WHAT TO WORK ON » Read the lines below. Copy out any that hold the string "potresti".

------------------------------------

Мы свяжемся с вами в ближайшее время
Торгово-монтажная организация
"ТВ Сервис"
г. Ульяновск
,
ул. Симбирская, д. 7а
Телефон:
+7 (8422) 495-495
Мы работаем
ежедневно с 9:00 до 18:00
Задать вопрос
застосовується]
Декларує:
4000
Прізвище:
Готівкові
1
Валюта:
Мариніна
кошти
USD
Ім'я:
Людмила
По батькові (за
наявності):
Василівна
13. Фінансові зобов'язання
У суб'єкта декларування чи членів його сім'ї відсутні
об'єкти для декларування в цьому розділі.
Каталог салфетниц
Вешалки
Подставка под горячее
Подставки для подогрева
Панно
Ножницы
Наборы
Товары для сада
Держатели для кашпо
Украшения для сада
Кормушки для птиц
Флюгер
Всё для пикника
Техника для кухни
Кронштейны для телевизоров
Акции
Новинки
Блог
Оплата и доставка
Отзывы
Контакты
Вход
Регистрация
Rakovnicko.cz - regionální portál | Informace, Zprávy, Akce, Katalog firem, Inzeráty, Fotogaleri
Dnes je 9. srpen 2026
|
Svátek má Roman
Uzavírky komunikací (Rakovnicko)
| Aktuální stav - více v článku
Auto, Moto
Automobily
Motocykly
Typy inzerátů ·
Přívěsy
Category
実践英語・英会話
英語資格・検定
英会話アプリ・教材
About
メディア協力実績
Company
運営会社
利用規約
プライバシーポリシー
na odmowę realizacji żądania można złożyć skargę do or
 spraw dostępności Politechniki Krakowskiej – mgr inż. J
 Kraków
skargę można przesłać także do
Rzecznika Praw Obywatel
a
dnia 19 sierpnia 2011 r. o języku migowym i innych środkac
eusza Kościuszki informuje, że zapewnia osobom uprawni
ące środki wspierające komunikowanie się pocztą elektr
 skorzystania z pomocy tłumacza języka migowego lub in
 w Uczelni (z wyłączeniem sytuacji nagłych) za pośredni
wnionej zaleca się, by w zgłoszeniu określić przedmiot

------------------------------------

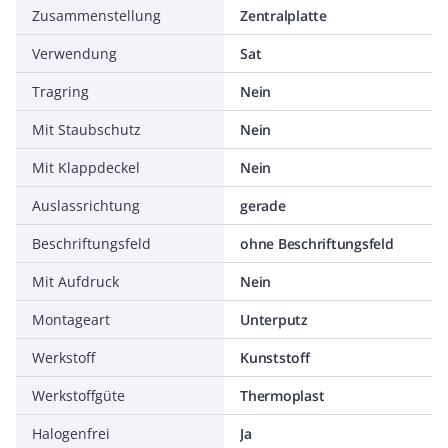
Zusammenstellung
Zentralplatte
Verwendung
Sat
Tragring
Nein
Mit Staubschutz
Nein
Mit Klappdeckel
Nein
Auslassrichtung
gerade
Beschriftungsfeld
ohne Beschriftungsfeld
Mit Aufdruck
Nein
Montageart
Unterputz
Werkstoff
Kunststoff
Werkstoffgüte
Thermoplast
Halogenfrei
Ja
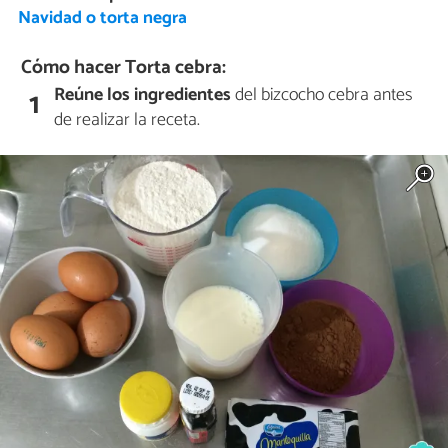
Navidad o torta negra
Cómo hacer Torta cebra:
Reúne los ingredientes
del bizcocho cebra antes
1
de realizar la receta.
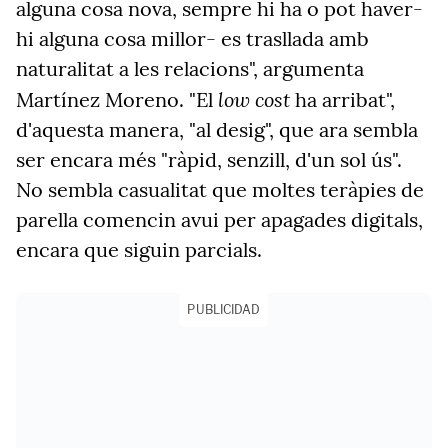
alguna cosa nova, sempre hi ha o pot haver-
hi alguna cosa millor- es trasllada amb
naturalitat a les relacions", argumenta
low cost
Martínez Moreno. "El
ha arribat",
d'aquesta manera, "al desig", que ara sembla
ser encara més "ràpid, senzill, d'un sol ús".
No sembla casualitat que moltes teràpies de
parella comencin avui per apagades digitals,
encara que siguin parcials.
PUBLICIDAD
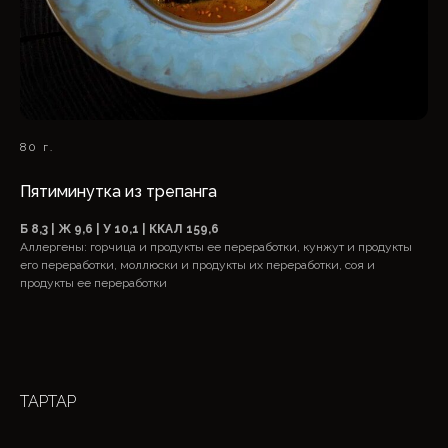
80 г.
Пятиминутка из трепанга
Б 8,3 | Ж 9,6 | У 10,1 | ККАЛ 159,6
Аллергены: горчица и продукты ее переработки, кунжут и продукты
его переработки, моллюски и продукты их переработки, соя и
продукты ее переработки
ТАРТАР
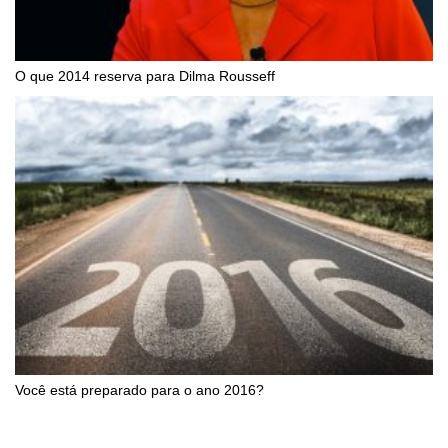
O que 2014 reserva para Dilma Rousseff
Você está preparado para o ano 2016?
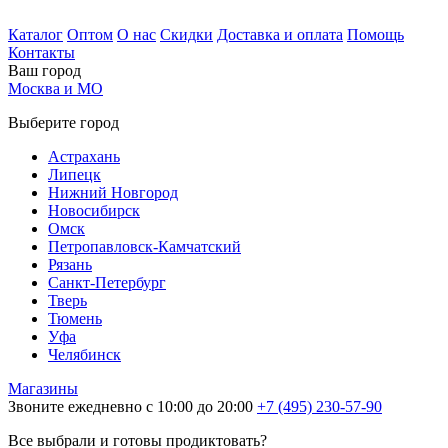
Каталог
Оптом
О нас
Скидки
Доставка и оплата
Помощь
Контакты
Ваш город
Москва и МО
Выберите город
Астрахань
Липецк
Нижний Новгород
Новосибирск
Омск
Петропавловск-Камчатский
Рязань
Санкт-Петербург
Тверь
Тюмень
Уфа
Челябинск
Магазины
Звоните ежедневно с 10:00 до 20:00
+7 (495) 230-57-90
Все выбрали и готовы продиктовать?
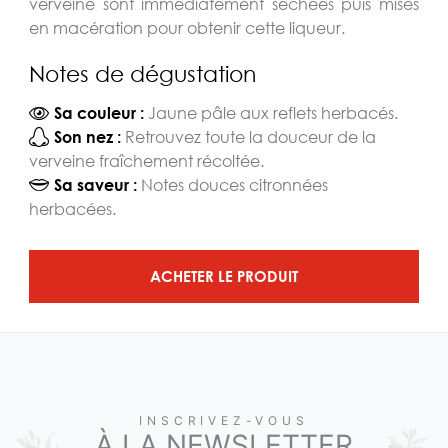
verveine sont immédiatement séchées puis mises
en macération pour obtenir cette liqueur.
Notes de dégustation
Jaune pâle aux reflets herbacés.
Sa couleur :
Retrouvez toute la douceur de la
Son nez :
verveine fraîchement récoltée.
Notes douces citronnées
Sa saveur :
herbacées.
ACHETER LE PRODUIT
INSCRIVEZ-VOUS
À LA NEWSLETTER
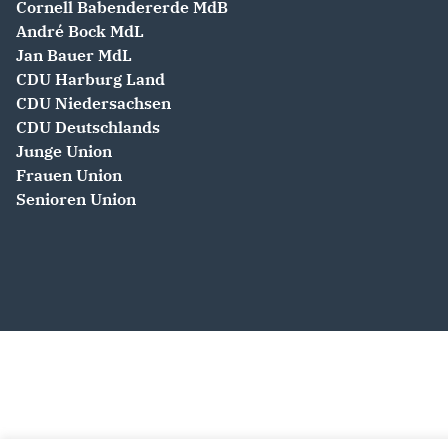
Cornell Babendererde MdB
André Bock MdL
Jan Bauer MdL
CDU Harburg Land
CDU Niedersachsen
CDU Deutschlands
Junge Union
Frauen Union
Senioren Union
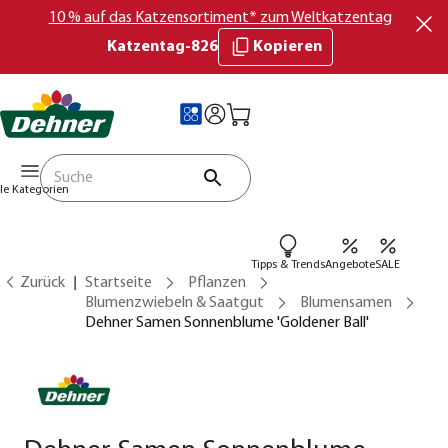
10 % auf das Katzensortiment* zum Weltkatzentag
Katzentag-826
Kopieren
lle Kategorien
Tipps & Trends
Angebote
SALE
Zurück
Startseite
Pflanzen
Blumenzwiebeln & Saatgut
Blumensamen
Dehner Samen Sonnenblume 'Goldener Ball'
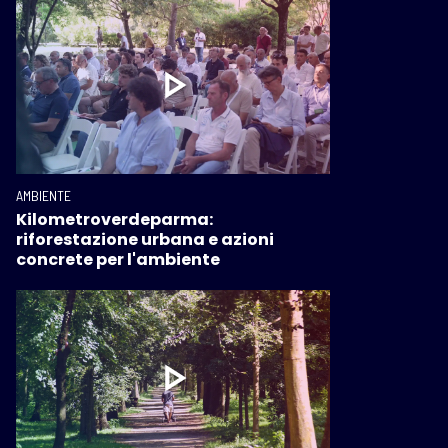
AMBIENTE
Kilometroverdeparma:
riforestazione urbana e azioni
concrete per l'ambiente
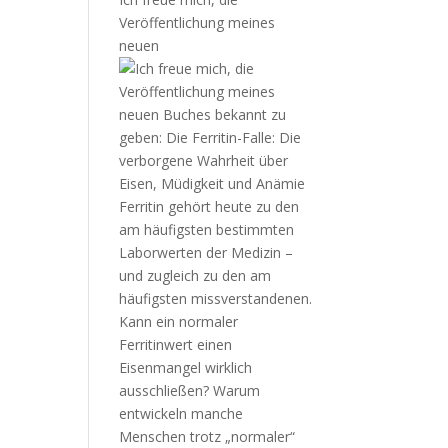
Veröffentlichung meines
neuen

------------------------------------

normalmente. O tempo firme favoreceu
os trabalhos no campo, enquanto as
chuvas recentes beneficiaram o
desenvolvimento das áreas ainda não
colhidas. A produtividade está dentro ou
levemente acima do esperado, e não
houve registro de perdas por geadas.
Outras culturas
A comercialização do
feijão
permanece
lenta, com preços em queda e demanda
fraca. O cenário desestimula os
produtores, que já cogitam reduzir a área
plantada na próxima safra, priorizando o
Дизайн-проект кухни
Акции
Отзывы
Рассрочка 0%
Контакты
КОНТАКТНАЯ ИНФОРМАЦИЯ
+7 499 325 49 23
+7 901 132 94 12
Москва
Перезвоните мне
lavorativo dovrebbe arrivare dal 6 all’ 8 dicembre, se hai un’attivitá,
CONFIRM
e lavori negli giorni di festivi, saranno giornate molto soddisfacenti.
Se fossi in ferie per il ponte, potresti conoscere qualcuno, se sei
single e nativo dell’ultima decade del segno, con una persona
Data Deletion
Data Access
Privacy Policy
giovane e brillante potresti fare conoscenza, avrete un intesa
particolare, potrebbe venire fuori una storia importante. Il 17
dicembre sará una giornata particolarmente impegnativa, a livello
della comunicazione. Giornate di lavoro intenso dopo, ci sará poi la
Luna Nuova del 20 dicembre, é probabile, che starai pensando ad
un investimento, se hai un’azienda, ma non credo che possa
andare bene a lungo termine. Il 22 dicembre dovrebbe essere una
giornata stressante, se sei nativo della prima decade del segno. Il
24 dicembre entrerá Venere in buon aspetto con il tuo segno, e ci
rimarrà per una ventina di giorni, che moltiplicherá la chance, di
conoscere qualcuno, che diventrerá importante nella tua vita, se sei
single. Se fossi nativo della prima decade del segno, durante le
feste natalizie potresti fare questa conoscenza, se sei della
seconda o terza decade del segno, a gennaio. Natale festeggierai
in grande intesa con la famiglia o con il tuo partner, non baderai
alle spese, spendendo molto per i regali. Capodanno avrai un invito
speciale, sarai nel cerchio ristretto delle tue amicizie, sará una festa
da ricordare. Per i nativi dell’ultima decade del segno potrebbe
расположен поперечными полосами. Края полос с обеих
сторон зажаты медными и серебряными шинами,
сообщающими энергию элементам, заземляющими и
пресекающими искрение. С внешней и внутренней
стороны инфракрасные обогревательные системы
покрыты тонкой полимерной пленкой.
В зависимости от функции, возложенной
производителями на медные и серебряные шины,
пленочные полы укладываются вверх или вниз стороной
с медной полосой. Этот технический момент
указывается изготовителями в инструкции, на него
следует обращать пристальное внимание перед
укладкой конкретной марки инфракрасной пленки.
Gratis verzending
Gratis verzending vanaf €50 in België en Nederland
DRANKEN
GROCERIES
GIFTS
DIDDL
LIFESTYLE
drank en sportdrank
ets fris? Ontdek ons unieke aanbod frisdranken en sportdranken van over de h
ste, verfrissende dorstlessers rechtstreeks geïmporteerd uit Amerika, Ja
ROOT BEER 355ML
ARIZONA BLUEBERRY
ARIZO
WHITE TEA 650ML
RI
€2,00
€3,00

------------------------------------

RESULT »
Se fossi in ferie per il ponte, potresti conoscere qualcuno, se sei
giovane e brillante potresti fare conoscenza, avrete un intesa
feste natalizie potresti fare questa conoscenza, se sei della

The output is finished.